-- PROVIDED RECORDS follows --

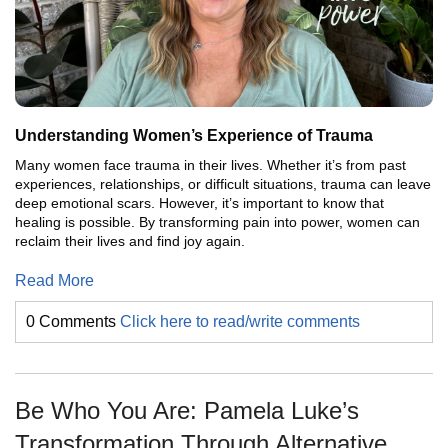
Understanding Women’s Experience of Trauma
Many women face trauma in their lives. Whether it’s from past
experiences, relationships, or difficult situations, trauma can leave
deep emotional scars. However, it’s important to know that
healing is possible. By transforming pain into power, women can
reclaim their lives and find joy again.
Read More
0 Comments
Click here to read/write comments
Be Who You Are: Pamela Luke’s
Transformation Through Alternative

-- PROVIDED RECORDS concluded --

● EXERCISE DIRECTIONS
Each line that holds the word "their" should be extracted from the records.

● SOLVED PROBLEM
Many women face trauma in their lives. Whether it’s from past
reclaim their lives and find joy again.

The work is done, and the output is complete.